Synaptobrevin (Syb)/vesicle-associated membrane protein (VAMP) is a small, integral membrane protein of synaptic vesicles. Two homologous isoforms of synaptobrevin, Syb1/VAMP1 and Syb2/VAMP2, exhibit distinct but partially overlapping patterns of expression in adult mammalian neurons: Syb1 is predominantly expressed in the spinal cord, especially in motor neurons and motor nerve terminals of the neuromuscular junction (NMJ), whereas Syb2 is primarily expressed in central synapses in the brain. Whereas many studies have focused on the function of Syb2 in the brain, few studies have examined the role of Syb1. Here we report that Syb1 plays a critical role in neuromuscular synaptic transmission. A null mutation of Syb1 resulting from a spontaneous, nonsense mutation in mice significantly impairs the function, but not the structure, of the NMJ. In particular, both spontaneous and evoked synaptic activities in Syb1 mutant mice are reduced significantly relative to control mice. Short-term synaptic plasticity in Syb1-deficient NMJs is markedly altered: paired-pulse facilitation is significantly enhanced, suggesting a reduction in the initial release probability of synaptic vesicles. Furthermore, Syb1-deficient NMJs display a pronounced asynchrony in neurotransmitter release. These impairments are not due to an alteration of the size of the readily releasable pool of vesicles, but are attributable to reduced sensitivity and cooperativity to calcium (Ca2+) due to the absence of Syb1. Our findings demonstrate that Syb1 plays an essential, non-redundant role in Ca2+-triggered vesicle exocytosis at the mouse NMJ.

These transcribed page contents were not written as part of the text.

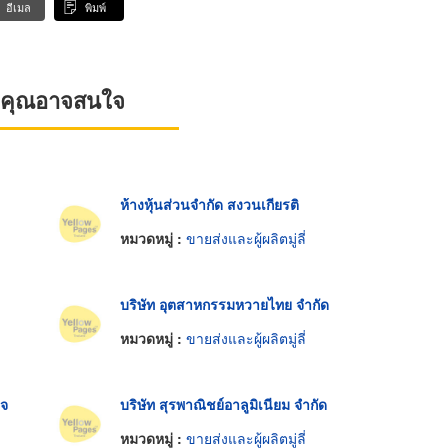
อีเมล
พิมพ์
ที่คุณอาจสนใจ
ห้างหุ้นส่วนจำกัด สงวนเกียรติ
หมวดหมู่ :
ขายส่งและผู้ผลิตมู่ลี่
บริษัท อุตสาหกรรมหวายไทย จำกัด
หมวดหมู่ :
ขายส่งและผู้ผลิตมู่ลี่
เจ
บริษัท สุรพาณิชย์อาลูมิเนียม จำกัด
หมวดหมู่ :
ขายส่งและผู้ผลิตมู่ลี่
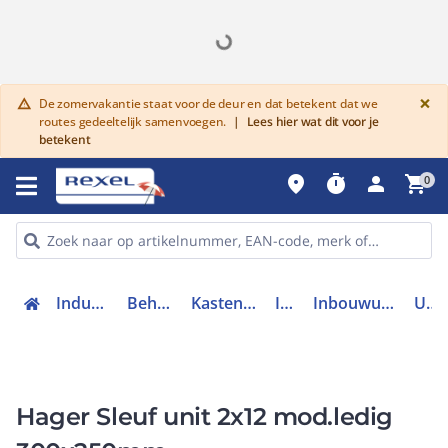
G
×
De zomervakantie staat voor de deur en dat betekent dat we
warning
routes gedeeltelijk samenvoegen.
|
Lees hier wat dit voor je
betekent
place
timer
person
shopping_cart
0
Industriele componenten
Behuizingen en kasten
Kasten/lessenaars toebehoren
Inbouwunits
Inbouwunit modulaire componenten
UD21B1
Hager Sleuf unit 2x12 mod.ledig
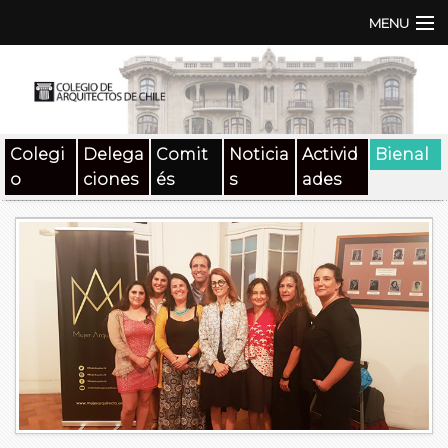
MENU
Institución
TEN | TNA
Colegi
Delega
Comit
Noticia
Activid
Bienal
Documentos
o
ciones
és
s
ades
Concursos
SAT
Beneficios
Medios
Contacto
Buscar:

An insertion of intracisternal A-particle retrotransposon in a novel member of the phosphoglycerate mutase family in the lew allele of mutant mice.

Intracisternal A-particle retrotransposons (IAPs) are known, moveable, retrovirus-like elements and are defective in envelope protein synthesis in the mouse genome. Insertion of IAP elements can either interupt or enhance gene function or expression. Using a mouse model called lethal wasting (lew), we recently identified the insertion of an IAP sequence in a gene, 9630033F20Rik, that contains domains involved in glycolysis. The expression pattern of the 9630033F20Rik gene between various normal and diseased tissues was determined by semi-quantitative RT-PCR. The effect of the insertion mutation in 9630033F20Rik on glycolysis in heart, muscle, and brain tissues was further investigated using oligonuleotide microarray analysis. Results indicated that the expression of 9630033F20Rik is ubiquitous and its signal is relatively higher in heart and brain tissues. The insertion caused the deletion of exon 5 and decreased expression of this gene in all the tissues studied in the lew mice. Changes in the expression levels of glycolytic genes mainly occured in muscle tissue, raising a possibility that 9630033F20Rik may function as one of the transcriptional regulators of glycolytic genes in skeletal muscle. However, considering the fact that a single nucleotide mutation in vesicle-associated membrane protein 1 (VAMP1) has been reported as the causal gene for the lew mouse, how much of an impact the IAP insertion in the lew mouse phenotype has on glycolytic genes compared to the effect from the VAMP1 mutation responsible for the lew mouse phenotype should be further investigated.